+++ SOURCE DATA

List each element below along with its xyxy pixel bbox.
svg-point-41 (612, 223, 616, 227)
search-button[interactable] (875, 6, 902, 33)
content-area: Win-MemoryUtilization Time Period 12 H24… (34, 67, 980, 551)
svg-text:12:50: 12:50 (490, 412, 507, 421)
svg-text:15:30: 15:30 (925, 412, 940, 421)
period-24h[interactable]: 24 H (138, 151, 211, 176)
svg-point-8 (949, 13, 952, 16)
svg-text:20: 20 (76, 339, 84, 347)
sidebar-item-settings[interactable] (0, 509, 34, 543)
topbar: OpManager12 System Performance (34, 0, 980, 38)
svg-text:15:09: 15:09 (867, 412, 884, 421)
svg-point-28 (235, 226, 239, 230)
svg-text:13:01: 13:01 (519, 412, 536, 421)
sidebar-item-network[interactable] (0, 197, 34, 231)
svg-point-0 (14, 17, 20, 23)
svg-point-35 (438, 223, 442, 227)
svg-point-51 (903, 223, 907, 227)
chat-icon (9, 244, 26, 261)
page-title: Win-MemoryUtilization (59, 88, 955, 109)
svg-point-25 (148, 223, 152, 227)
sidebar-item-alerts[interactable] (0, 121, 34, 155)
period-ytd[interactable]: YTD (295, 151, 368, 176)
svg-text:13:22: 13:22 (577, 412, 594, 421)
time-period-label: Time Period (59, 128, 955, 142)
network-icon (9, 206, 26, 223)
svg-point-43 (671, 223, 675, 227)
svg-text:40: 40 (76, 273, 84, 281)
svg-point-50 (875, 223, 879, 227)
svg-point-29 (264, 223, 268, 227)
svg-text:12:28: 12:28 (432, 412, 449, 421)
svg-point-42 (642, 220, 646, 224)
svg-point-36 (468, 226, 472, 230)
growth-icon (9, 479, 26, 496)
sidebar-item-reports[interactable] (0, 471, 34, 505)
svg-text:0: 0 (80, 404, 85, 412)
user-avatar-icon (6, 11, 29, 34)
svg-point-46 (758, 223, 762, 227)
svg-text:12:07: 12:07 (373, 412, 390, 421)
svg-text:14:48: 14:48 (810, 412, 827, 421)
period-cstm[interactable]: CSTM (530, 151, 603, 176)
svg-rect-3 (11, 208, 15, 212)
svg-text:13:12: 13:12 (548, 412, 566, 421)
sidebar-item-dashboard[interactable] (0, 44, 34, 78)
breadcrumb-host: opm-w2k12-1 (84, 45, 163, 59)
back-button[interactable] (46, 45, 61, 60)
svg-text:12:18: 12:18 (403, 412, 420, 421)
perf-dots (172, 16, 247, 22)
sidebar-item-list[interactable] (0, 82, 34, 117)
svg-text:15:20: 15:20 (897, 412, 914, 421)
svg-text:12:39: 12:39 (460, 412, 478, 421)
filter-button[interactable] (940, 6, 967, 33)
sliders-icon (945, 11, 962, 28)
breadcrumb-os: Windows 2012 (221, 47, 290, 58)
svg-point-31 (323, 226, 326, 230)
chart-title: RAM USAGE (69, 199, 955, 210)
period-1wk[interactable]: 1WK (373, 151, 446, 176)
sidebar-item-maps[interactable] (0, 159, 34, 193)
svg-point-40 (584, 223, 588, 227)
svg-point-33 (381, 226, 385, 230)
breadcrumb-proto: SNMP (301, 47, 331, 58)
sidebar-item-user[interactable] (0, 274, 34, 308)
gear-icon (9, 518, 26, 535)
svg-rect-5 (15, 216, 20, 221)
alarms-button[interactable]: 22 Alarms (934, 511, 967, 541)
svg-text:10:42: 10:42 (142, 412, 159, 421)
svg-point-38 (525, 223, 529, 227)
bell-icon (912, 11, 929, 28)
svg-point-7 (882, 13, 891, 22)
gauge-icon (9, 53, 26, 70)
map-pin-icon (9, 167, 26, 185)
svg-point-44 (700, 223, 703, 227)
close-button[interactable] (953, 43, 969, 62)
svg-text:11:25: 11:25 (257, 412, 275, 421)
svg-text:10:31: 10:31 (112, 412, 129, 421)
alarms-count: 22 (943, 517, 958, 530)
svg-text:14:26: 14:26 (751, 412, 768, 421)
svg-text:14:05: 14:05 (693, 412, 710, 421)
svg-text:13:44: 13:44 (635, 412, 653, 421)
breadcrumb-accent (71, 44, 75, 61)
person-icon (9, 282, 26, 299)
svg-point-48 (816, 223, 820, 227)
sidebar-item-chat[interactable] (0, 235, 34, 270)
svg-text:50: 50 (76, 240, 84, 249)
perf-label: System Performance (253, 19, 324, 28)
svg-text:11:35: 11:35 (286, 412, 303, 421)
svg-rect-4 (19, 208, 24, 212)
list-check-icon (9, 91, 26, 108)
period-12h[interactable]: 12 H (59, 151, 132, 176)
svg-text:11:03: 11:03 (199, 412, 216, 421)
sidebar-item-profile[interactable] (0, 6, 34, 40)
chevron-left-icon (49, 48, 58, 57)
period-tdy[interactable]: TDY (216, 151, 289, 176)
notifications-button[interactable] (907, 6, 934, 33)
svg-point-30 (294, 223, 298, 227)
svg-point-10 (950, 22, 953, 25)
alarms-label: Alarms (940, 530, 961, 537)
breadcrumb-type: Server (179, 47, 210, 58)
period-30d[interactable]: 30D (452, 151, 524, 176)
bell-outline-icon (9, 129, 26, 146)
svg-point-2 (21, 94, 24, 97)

++++++

> _TASK BRIEF_
Reproduce every record, making sure each one stays exactly the same.

> _THE COMPLETED TASK_
List each element below along with its xyxy pixel bbox.
svg-point-41 (612, 223, 616, 227)
search-button[interactable] (875, 6, 902, 33)
content-area: Win-MemoryUtilization Time Period 12 H24… (34, 67, 980, 551)
svg-text:12:50: 12:50 (490, 412, 507, 421)
svg-text:15:30: 15:30 (925, 412, 940, 421)
period-24h[interactable]: 24 H (138, 151, 211, 176)
svg-point-8 (949, 13, 952, 16)
svg-text:20: 20 (76, 339, 84, 347)
sidebar-item-settings[interactable] (0, 509, 34, 543)
topbar: OpManager12 System Performance (34, 0, 980, 38)
svg-text:15:09: 15:09 (867, 412, 884, 421)
svg-point-28 (235, 226, 239, 230)
svg-text:13:01: 13:01 (519, 412, 536, 421)
sidebar-item-network[interactable] (0, 197, 34, 231)
svg-point-0 (14, 17, 20, 23)
svg-point-35 (438, 223, 442, 227)
svg-point-51 (903, 223, 907, 227)
chat-icon (9, 244, 26, 261)
page-title: Win-MemoryUtilization (59, 88, 955, 109)
svg-point-25 (148, 223, 152, 227)
sidebar-item-alerts[interactable] (0, 121, 34, 155)
period-ytd[interactable]: YTD (295, 151, 368, 176)
svg-text:13:22: 13:22 (577, 412, 594, 421)
time-period-label: Time Period (59, 128, 955, 142)
network-icon (9, 206, 26, 223)
svg-point-43 (671, 223, 675, 227)
svg-text:40: 40 (76, 273, 84, 281)
svg-point-50 (875, 223, 879, 227)
svg-point-29 (264, 223, 268, 227)
svg-text:12:28: 12:28 (432, 412, 449, 421)
svg-point-42 (642, 220, 646, 224)
svg-point-36 (468, 226, 472, 230)
growth-icon (9, 479, 26, 496)
sidebar-item-reports[interactable] (0, 471, 34, 505)
svg-text:0: 0 (80, 404, 85, 412)
user-avatar-icon (6, 11, 29, 34)
svg-point-46 (758, 223, 762, 227)
svg-text:12:07: 12:07 (373, 412, 390, 421)
svg-text:14:48: 14:48 (810, 412, 827, 421)
period-cstm[interactable]: CSTM (530, 151, 603, 176)
svg-rect-3 (11, 208, 15, 212)
svg-text:13:12: 13:12 (548, 412, 566, 421)
sidebar-item-dashboard[interactable] (0, 44, 34, 78)
breadcrumb-host: opm-w2k12-1 (84, 45, 163, 59)
back-button[interactable] (46, 45, 61, 60)
svg-text:12:18: 12:18 (403, 412, 420, 421)
perf-dots (172, 16, 247, 22)
sidebar-item-list[interactable] (0, 82, 34, 117)
svg-text:15:20: 15:20 (897, 412, 914, 421)
svg-text:12:39: 12:39 (460, 412, 478, 421)
filter-button[interactable] (940, 6, 967, 33)
sliders-icon (945, 11, 962, 28)
breadcrumb-os: Windows 2012 (221, 47, 290, 58)
svg-point-31 (323, 226, 326, 230)
chart-title: RAM USAGE (69, 199, 955, 210)
period-1wk[interactable]: 1WK (373, 151, 446, 176)
sidebar-item-maps[interactable] (0, 159, 34, 193)
svg-point-40 (584, 223, 588, 227)
svg-point-33 (381, 226, 385, 230)
breadcrumb-proto: SNMP (301, 47, 331, 58)
sidebar-item-user[interactable] (0, 274, 34, 308)
gear-icon (9, 518, 26, 535)
svg-rect-5 (15, 216, 20, 221)
alarms-button[interactable]: 22 Alarms (934, 511, 967, 541)
svg-text:10:42: 10:42 (142, 412, 159, 421)
svg-point-38 (525, 223, 529, 227)
bell-icon (912, 11, 929, 28)
svg-point-7 (882, 13, 891, 22)
gauge-icon (9, 53, 26, 70)
map-pin-icon (9, 167, 26, 185)
svg-point-44 (700, 223, 703, 227)
close-button[interactable] (953, 43, 969, 62)
svg-text:11:25: 11:25 (257, 412, 275, 421)
svg-text:10:31: 10:31 (112, 412, 129, 421)
alarms-count: 22 (943, 517, 958, 530)
svg-text:14:26: 14:26 (751, 412, 768, 421)
svg-text:14:05: 14:05 (693, 412, 710, 421)
svg-text:13:44: 13:44 (635, 412, 653, 421)
breadcrumb-accent (71, 44, 75, 61)
person-icon (9, 282, 26, 299)
svg-point-48 (816, 223, 820, 227)
sidebar-item-chat[interactable] (0, 235, 34, 270)
svg-text:50: 50 (76, 240, 84, 249)
perf-label: System Performance (253, 19, 324, 28)
svg-text:11:35: 11:35 (286, 412, 303, 421)
svg-rect-4 (19, 208, 24, 212)
list-check-icon (9, 91, 26, 108)
period-12h[interactable]: 12 H (59, 151, 132, 176)
svg-text:11:03: 11:03 (199, 412, 216, 421)
sidebar-item-profile[interactable] (0, 6, 34, 40)
chevron-left-icon (49, 48, 58, 57)
period-tdy[interactable]: TDY (216, 151, 289, 176)
notifications-button[interactable] (907, 6, 934, 33)
svg-point-30 (294, 223, 298, 227)
svg-point-10 (950, 22, 953, 25)
alarms-label: Alarms (940, 530, 961, 537)
breadcrumb-type: Server (179, 47, 210, 58)
period-30d[interactable]: 30D (452, 151, 524, 176)
bell-outline-icon (9, 129, 26, 146)
svg-point-2 (21, 94, 24, 97)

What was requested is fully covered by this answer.